The rapid diversification of experimental techniques, expertise and public domain data has necessitated a shift away from the traditional institutionally-centric research paradigm. Indeed, an inclination towards comprehensive approaches to biological research on a genome-wide scale dictates that any one single institution may not contain the critical mass of physical and intellectual resources necessary to address certain broad biological questions. We describe herein an approach to this challenge that focuses on the creation of inter-institutional research teams that leverage existing internet technologies to bring together wide-ranging expertise in an efficient and effective analysis system.
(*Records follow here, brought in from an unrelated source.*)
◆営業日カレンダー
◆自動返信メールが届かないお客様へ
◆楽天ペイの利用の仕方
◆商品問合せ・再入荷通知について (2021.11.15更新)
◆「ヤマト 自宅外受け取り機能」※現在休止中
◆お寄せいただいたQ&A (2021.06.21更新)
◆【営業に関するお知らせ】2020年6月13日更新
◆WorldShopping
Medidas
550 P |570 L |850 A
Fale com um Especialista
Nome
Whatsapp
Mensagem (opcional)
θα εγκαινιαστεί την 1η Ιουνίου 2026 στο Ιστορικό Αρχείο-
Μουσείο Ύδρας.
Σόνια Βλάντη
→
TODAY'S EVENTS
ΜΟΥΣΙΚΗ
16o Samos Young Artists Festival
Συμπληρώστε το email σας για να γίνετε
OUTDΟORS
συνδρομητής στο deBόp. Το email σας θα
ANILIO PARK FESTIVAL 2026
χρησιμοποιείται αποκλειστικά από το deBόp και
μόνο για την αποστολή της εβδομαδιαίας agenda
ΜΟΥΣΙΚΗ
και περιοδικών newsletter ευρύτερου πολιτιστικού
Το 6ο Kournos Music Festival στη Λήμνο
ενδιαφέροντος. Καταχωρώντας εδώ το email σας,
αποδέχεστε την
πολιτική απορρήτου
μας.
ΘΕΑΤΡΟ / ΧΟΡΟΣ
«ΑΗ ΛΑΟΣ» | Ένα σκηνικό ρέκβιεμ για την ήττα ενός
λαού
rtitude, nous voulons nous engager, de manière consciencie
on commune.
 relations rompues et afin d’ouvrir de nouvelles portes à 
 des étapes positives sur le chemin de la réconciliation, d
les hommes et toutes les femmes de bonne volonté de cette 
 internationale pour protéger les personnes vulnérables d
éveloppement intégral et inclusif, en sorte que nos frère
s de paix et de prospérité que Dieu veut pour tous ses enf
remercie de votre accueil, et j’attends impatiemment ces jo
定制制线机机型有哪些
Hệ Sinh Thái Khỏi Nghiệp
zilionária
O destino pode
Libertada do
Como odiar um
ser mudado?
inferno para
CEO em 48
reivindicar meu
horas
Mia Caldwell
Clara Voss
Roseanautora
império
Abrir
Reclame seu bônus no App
While the metaphor of research teams often exists at the institutional or local level they do not exist across several institutions for mostly logistical reasons. Effective distributed collaborations require the implementation of an infrastructure that handles a fundamental array of information processes unique to non-local research communities. Researchers must have mechanisms for exhaustive electronic data storage, curation, and sharing. They must be permitted to make observations about the data and the experimental process, and they must have access to computational tools that assist in the extraction of new knowledge from the common warehouse of shared data. Concurrently, researchers in a distributed collaboration must find the bioinformatics core flexible enough to handle the immense diversity of information produced by modern experimental techniques, and structured enough to enforce machine-readable data types for future analysis. Finally, distributed data systems must meet ease-of-use requirements while simultaneously applying explicit control over who has access to data sets and observations.
The criteria for effective distributed collaborations have been tested in theoretical scenarios [1
] and as limited implementations of expanded and distributed laboratory information management systems (LIMS) [3
], but the literature lacks examples of comprehensive bioinformatics systems that support data collection, curation, and analysis. Here, we utilize an opportunity presented by a federally funded attempt to perform a genome-wide survey of heritable mutant phenotypes in the mouse. The test case for our distributed computational system is the Tennessee Mouse Genome Consortium (TMGC) [5
]. In contrast to other funded phenotyping efforts, the TMGC is unique among organizations in its attempt to use the geographically distributed resources of consortium members to perform domain-specific phenotypic analysis of mutangenized mouse pedigrees (Figure ).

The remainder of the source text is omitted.